#### [WHAT YOU ARE ASKED TO DO]
Check every line of the data for the string "Umzug" and copy the ones that have it.

#### GIVEN INFORMATION

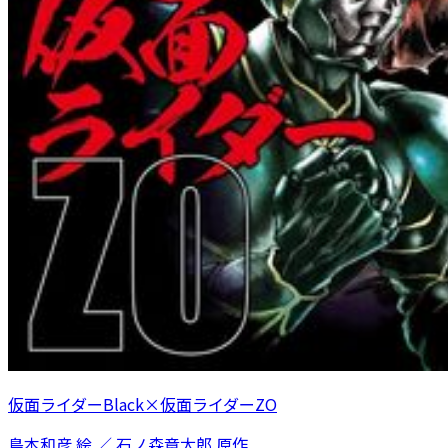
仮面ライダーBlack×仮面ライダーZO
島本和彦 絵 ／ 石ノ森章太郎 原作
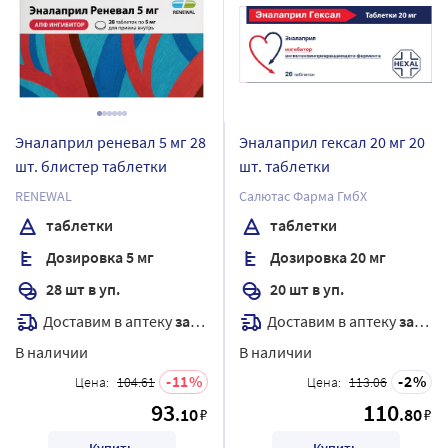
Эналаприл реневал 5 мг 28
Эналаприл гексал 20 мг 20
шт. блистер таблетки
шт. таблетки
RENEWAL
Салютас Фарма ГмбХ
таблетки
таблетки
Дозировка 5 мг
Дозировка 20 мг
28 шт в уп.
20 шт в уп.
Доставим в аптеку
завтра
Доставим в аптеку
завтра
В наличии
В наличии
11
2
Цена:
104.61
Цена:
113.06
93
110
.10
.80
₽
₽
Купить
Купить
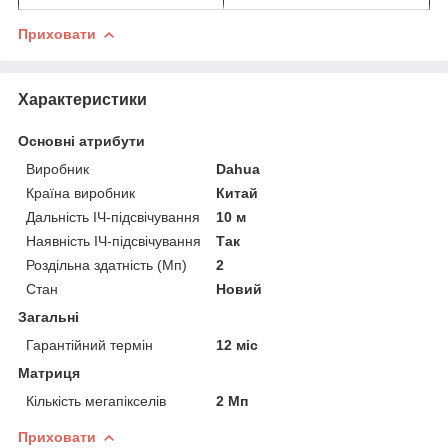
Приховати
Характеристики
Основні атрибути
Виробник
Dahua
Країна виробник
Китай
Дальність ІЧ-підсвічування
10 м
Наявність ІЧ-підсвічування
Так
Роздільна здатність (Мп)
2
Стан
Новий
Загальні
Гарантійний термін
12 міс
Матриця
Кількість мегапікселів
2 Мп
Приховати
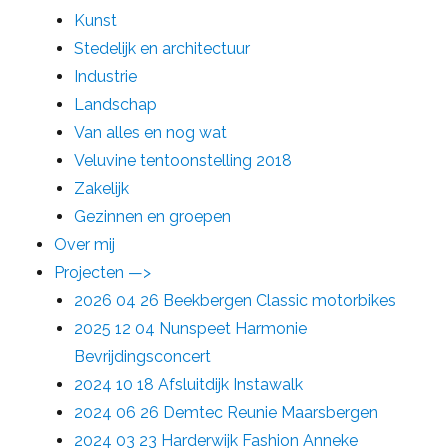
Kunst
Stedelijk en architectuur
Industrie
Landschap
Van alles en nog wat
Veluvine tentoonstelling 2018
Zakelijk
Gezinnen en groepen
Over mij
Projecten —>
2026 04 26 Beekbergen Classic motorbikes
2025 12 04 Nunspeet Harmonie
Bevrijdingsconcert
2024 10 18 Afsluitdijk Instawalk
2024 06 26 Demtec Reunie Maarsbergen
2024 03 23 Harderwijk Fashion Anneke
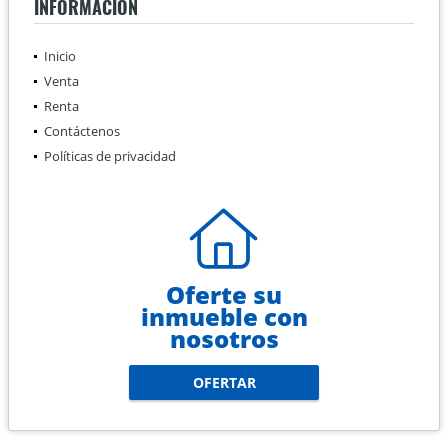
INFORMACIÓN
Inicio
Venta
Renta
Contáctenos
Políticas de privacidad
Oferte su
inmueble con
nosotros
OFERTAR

########
#### GIVEN INFORMATION

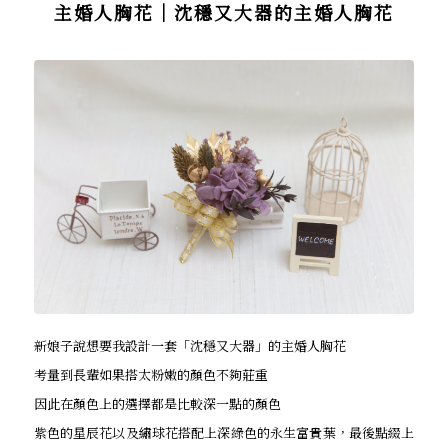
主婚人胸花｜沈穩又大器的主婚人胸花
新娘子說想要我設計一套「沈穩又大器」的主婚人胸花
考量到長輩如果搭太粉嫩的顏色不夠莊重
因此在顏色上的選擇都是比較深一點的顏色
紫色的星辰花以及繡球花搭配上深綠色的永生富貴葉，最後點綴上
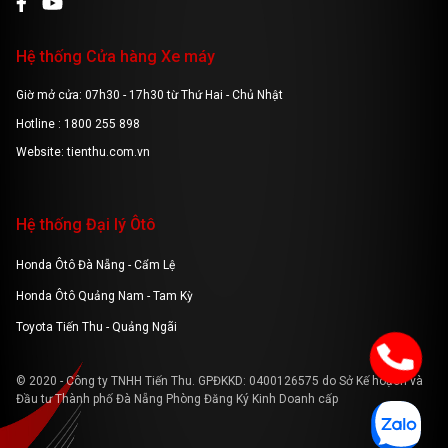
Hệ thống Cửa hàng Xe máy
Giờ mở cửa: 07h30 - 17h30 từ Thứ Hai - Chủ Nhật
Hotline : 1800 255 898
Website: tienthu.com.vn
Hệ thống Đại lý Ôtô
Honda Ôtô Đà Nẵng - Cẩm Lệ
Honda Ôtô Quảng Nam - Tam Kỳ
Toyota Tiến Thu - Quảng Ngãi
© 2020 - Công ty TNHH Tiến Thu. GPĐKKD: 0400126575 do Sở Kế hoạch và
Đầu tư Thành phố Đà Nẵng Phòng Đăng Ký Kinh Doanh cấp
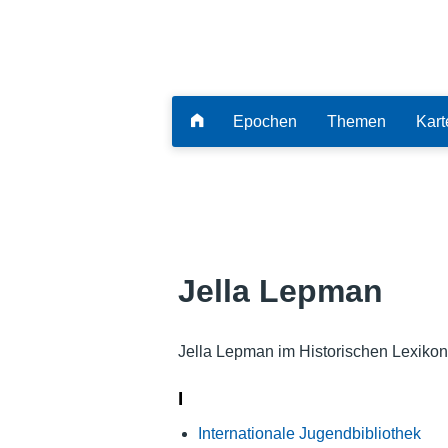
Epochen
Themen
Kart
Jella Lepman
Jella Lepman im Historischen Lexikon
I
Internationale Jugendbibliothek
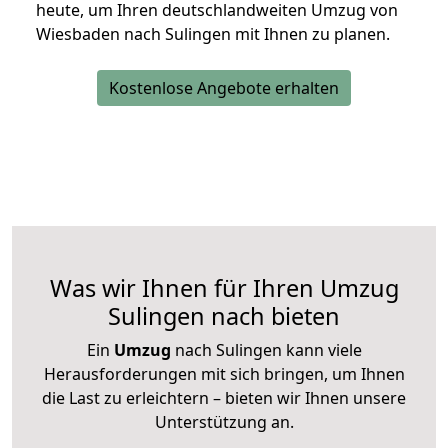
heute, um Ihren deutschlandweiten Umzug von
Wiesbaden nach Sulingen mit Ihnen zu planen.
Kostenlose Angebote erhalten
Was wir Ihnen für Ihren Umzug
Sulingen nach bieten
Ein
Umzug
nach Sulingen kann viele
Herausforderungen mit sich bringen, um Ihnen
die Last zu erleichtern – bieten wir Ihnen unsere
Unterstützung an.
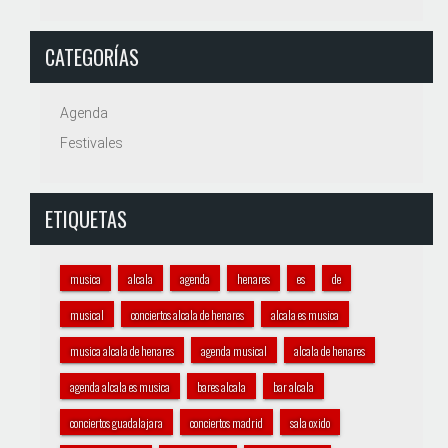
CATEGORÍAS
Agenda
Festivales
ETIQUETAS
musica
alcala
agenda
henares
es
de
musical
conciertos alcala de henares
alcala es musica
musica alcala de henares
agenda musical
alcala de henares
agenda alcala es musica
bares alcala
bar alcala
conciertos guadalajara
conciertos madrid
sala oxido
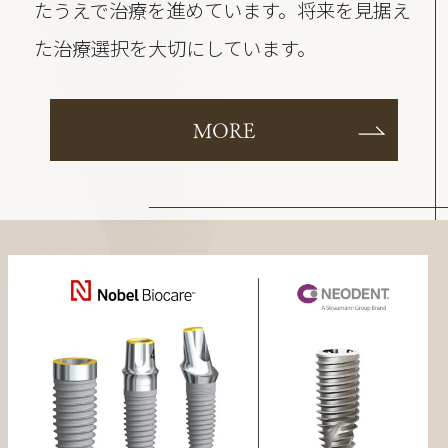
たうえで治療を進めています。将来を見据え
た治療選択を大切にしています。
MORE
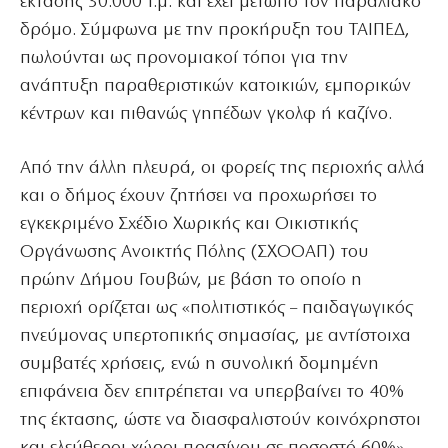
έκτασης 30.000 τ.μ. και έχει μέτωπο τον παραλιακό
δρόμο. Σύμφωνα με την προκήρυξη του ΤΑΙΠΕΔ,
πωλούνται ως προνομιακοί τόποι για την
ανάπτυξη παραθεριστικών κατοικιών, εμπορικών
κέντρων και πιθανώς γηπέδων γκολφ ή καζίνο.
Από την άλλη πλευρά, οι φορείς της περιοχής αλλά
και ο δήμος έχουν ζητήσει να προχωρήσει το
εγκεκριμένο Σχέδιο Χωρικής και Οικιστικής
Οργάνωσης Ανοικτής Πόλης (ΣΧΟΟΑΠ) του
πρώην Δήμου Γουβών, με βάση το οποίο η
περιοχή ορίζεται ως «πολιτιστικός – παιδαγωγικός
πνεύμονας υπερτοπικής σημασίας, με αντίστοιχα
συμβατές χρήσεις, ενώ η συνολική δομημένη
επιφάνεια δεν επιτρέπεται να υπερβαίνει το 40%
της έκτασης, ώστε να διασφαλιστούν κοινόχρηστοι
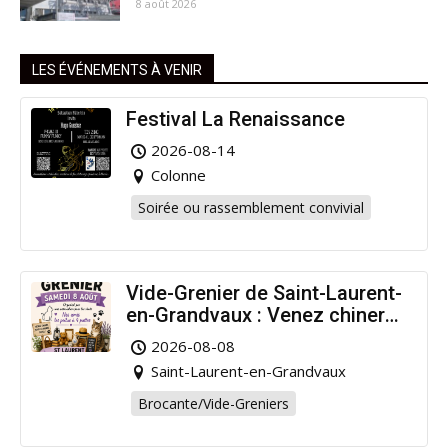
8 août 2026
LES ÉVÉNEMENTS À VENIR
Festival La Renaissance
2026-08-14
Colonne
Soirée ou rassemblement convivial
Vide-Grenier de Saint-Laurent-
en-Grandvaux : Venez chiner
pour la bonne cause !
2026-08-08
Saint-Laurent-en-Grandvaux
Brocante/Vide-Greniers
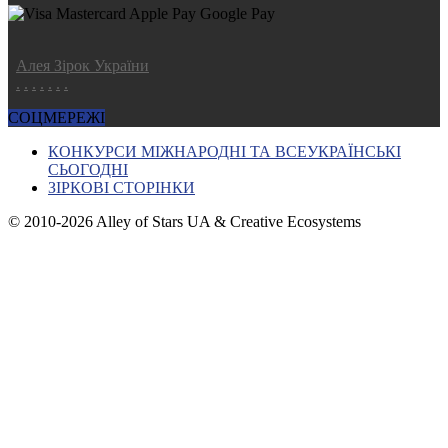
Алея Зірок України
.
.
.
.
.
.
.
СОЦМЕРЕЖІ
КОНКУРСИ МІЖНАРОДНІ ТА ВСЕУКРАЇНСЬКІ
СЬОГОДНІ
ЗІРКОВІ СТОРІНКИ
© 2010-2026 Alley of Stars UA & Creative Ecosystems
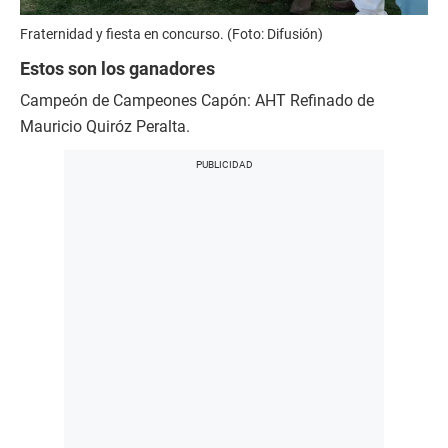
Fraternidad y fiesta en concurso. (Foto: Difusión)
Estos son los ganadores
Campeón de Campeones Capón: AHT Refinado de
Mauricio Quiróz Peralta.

########

#### [WRITTEN SOLUTION]
heute, um Ihren deutschlandweiten Umzug von
Was wir Ihnen für Ihren Umzug
Umzug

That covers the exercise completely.